Ce pays de plus en plus instable connaît une recrudescence des combats entre forces gouvernementales et d’opposition, principalement dans l’Etat du Jonglei (centre-est).
Au moins 280.000 personnes y ont été déplacées depuis décembre, selon l’ONU.
La ville d’Akobo, dans l’est du Jonglei, tenue par les forces d’opposition, abrite une force de maintien de la paix de la Minuss d’environ 100 personnes.
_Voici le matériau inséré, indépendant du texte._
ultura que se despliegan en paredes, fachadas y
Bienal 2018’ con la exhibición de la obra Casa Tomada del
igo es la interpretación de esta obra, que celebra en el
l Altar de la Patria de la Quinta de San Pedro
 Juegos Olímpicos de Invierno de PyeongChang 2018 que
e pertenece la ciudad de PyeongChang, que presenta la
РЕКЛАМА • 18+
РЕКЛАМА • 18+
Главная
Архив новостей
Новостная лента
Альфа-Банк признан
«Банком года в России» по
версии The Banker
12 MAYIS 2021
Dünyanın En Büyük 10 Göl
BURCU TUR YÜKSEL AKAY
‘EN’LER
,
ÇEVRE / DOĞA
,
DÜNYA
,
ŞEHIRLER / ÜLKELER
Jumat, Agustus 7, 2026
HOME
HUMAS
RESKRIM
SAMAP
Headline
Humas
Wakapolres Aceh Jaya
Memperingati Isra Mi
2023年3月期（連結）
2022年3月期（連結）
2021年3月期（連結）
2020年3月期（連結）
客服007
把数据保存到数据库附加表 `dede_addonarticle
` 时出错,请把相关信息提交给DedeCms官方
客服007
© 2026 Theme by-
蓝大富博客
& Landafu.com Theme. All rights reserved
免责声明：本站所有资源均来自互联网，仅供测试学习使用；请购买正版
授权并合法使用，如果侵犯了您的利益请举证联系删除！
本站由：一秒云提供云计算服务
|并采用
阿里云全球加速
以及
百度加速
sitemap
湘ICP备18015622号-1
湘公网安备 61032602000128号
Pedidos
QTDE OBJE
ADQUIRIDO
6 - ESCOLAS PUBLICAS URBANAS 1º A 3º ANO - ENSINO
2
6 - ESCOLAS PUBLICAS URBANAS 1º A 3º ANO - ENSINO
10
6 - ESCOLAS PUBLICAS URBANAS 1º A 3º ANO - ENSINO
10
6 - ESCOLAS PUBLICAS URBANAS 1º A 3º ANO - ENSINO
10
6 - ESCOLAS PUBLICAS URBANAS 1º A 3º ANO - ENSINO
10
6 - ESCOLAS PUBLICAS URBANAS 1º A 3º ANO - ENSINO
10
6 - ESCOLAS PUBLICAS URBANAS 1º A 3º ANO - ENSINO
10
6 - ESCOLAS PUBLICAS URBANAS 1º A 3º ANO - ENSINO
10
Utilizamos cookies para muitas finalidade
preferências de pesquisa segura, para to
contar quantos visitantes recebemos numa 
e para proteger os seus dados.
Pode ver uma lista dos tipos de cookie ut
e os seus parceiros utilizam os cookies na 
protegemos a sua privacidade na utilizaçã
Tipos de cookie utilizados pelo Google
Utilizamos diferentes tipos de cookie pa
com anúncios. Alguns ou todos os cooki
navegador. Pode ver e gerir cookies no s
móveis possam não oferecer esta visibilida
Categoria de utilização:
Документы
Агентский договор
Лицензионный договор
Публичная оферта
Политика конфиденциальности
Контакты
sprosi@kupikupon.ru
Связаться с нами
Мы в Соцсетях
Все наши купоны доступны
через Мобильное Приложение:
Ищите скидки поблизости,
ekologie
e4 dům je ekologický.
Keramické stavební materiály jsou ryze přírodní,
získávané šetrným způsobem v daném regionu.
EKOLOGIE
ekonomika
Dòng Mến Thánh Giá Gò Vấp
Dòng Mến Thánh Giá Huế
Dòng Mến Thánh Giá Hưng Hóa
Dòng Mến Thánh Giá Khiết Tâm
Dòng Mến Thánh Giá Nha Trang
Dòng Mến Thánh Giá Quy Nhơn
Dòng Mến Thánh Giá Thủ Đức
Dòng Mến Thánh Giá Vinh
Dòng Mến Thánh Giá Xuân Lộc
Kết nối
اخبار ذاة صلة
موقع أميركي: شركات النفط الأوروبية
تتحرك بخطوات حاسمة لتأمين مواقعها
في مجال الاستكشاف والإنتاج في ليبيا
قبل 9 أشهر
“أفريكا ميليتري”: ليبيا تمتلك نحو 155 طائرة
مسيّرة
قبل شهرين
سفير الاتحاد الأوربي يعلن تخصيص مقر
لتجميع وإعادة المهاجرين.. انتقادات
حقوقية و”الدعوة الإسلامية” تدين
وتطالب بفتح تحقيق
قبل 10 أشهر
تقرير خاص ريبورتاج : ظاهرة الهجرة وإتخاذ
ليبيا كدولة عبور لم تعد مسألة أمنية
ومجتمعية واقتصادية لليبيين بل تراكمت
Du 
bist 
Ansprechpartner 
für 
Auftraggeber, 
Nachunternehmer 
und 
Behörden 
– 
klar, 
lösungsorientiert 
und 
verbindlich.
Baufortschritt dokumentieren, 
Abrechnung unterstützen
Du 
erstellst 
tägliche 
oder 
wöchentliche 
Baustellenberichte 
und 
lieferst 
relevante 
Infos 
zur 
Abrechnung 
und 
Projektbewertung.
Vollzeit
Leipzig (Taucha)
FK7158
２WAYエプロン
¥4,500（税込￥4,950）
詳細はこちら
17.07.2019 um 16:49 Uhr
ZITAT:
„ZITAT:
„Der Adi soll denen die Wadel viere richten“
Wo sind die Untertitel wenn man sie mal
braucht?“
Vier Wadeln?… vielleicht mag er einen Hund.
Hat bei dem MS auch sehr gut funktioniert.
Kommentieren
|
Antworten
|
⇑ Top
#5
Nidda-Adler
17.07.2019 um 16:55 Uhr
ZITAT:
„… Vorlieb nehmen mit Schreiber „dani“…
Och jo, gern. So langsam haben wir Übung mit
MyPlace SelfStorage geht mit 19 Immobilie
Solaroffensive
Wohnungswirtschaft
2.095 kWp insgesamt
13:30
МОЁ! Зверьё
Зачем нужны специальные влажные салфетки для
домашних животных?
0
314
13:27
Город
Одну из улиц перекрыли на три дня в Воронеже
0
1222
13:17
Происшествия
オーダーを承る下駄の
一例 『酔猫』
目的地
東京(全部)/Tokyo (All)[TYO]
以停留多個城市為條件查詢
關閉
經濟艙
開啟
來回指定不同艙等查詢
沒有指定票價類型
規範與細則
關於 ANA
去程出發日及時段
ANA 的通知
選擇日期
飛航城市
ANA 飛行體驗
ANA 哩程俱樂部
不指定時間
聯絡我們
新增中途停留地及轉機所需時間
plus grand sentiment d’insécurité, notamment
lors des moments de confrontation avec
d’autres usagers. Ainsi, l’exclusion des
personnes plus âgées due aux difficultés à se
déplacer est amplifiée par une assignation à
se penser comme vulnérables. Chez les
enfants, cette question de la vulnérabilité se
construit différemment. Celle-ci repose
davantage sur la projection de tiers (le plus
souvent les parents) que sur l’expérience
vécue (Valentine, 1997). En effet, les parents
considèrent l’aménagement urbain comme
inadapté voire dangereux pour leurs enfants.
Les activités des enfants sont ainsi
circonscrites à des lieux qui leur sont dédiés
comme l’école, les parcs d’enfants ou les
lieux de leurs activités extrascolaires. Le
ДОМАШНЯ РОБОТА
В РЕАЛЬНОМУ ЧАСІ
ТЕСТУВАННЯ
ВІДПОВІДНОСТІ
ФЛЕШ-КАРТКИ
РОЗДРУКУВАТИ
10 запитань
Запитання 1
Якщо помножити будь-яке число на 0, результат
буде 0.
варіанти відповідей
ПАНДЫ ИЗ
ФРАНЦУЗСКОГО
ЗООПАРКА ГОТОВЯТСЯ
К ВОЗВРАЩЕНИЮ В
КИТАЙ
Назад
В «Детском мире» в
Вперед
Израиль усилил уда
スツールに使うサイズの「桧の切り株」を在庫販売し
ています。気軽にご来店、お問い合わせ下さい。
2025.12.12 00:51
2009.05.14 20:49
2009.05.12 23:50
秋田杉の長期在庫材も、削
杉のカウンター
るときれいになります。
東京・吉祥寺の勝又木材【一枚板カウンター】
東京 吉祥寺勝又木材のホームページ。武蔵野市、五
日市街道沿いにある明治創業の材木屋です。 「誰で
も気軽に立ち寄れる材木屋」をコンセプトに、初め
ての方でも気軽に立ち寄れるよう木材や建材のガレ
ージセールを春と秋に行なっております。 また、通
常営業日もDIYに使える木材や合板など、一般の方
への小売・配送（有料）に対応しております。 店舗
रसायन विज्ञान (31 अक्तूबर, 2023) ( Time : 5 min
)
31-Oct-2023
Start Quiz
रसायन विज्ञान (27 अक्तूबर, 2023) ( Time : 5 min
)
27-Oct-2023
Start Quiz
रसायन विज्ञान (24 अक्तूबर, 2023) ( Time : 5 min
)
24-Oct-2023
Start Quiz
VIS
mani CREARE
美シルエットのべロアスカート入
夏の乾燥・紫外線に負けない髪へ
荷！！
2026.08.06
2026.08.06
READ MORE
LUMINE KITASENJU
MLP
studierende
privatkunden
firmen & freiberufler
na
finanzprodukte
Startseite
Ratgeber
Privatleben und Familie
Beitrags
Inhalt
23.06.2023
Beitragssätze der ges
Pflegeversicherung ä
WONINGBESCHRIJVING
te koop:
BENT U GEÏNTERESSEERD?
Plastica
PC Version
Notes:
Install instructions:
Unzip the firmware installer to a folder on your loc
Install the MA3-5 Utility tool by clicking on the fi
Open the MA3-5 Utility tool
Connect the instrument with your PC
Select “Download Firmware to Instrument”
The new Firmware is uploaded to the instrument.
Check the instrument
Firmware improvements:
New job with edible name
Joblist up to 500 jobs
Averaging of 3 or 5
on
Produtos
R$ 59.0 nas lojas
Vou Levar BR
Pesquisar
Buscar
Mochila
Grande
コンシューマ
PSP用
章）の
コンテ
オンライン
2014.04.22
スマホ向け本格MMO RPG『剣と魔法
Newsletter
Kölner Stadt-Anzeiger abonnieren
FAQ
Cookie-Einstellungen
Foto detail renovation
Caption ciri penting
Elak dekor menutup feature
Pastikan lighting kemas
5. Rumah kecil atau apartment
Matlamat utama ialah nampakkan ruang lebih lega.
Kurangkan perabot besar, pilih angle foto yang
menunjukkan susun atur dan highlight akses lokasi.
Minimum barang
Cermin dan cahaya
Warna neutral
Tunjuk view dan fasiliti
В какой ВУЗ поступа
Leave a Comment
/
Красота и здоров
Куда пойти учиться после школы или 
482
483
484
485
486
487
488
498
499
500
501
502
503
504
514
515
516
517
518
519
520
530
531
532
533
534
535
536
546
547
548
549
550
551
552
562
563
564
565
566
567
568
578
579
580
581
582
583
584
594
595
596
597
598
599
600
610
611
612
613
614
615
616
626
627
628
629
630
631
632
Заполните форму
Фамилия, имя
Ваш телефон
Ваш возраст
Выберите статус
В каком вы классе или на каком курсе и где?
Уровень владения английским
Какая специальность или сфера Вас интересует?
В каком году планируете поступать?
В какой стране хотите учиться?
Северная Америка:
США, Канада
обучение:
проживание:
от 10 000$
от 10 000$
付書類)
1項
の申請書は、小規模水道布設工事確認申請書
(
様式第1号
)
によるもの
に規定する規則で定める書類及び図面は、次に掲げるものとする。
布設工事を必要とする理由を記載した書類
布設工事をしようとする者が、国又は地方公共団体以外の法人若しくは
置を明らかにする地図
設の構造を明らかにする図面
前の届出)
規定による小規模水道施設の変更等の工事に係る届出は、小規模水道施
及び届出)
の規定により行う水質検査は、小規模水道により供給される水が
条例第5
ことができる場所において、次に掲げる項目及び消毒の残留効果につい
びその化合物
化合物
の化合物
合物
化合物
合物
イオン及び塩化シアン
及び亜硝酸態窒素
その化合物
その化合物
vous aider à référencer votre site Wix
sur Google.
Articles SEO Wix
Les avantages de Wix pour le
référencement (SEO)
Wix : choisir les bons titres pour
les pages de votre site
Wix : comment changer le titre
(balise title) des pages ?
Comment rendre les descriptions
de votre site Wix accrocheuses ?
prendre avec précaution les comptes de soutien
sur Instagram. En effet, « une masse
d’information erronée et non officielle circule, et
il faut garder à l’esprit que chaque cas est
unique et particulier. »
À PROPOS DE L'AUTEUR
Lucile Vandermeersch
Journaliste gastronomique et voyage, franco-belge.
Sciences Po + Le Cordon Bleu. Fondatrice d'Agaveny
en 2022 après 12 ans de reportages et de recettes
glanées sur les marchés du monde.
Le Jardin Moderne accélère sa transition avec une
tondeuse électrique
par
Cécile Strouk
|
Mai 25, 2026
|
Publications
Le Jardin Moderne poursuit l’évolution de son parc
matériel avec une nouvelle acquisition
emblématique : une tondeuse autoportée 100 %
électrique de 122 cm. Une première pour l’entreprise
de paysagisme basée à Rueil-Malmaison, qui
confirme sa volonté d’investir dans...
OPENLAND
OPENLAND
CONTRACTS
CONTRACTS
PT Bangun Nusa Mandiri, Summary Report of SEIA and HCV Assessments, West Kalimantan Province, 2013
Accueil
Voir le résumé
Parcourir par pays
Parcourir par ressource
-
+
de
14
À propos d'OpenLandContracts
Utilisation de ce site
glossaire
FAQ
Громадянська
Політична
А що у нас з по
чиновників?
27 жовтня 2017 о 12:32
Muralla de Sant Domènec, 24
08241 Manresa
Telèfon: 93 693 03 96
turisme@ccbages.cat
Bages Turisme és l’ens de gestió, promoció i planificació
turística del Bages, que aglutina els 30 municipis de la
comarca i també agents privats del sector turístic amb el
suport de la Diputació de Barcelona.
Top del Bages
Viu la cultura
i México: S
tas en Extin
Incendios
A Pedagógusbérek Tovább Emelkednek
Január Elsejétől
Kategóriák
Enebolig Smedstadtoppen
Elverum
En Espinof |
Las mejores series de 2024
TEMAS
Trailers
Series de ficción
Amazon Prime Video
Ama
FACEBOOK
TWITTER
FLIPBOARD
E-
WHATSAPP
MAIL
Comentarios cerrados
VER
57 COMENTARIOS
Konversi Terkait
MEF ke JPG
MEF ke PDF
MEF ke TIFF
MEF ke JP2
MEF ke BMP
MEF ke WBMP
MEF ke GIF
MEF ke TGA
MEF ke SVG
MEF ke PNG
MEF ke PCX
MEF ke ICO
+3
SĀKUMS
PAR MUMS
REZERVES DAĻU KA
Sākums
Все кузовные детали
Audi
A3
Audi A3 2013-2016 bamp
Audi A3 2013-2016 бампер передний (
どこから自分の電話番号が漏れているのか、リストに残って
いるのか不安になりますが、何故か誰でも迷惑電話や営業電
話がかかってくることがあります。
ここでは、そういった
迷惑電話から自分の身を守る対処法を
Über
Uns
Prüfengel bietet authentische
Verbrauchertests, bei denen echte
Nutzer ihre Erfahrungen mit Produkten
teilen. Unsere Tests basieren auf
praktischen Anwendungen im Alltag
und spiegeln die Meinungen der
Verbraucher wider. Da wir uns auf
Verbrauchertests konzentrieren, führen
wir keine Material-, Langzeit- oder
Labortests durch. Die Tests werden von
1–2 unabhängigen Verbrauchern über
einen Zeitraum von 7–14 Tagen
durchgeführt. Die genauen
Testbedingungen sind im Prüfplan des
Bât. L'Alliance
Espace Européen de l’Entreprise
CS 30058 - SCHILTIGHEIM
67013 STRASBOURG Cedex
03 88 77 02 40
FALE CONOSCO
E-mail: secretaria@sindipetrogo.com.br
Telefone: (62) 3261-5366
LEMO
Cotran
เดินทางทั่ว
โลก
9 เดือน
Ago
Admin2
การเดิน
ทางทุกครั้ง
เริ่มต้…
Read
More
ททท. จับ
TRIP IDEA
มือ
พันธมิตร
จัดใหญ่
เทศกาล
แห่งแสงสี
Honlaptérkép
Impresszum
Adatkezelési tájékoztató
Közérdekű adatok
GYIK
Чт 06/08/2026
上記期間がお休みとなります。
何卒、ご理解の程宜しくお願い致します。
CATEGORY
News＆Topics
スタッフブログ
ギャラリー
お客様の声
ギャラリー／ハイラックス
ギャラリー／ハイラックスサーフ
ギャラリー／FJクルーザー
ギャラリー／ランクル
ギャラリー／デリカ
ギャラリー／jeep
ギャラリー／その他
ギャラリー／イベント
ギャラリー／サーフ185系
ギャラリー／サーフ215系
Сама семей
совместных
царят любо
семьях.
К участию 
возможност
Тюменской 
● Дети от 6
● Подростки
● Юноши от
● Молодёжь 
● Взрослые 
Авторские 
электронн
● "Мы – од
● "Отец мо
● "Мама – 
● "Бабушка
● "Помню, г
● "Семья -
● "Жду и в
Elle dispose également d’un hôpital soutenu par des ONG, dont le Comité international de la Croix-Rouge (CICR), où les blessés affluent.
Dans un bref communiqué, le porte-parole de l’armée sud-soudanaise, Lul Ruai Koang, a indiqué que la ville et les zones environnantes étaient « les prochaines cibles d'(…) offensives militaires ».
En conséquence, a-t-il fait savoir, l’armée « ordonne la fermeture et le retrait immédiat des forces de la Minuss de leur base opérationnelle temporaire dans la ville d’Akobo sous 72 heures ».
Les agences onusiennes, les ONG et leur personnel sont sommés de partir dans le même délai, a-t-il annoncé, exigeant des civils qu’ils partent dans des régions sous contrôle de l’armée ou dans des zones qu’ils estiment plus sûres.
Ces ordres visent « à éviter des dommages collatéraux inutiles », a expliqué le porte-parole militaire.